▸ Your task:
Only the lines running from the line with "Hlavními uživateli Vltavské" to the end of the records below belong in the answer, each copied exactly.

▸ Extracted page text data:
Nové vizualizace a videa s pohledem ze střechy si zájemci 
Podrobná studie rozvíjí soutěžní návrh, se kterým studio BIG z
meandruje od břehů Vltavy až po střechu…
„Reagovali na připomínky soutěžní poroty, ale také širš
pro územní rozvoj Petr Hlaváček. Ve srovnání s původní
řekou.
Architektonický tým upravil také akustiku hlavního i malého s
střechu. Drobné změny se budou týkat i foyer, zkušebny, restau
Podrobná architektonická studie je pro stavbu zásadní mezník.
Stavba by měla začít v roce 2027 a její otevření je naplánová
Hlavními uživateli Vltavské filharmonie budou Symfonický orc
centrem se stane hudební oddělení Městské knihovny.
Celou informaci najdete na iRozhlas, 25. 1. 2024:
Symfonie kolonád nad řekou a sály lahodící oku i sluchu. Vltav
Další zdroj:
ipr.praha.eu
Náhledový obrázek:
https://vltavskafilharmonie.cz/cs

▸ Your response:
Hlavními uživateli Vltavské filharmonie budou Symfonický orc
centrem se stane hudební oddělení Městské knihovny.
Celou informaci najdete na iRozhlas, 25. 1. 2024:
Symfonie kolonád nad řekou a sály lahodící oku i sluchu. Vltav
Další zdroj:
ipr.praha.eu
Náhledový obrázek:
https://vltavskafilharmonie.cz/cs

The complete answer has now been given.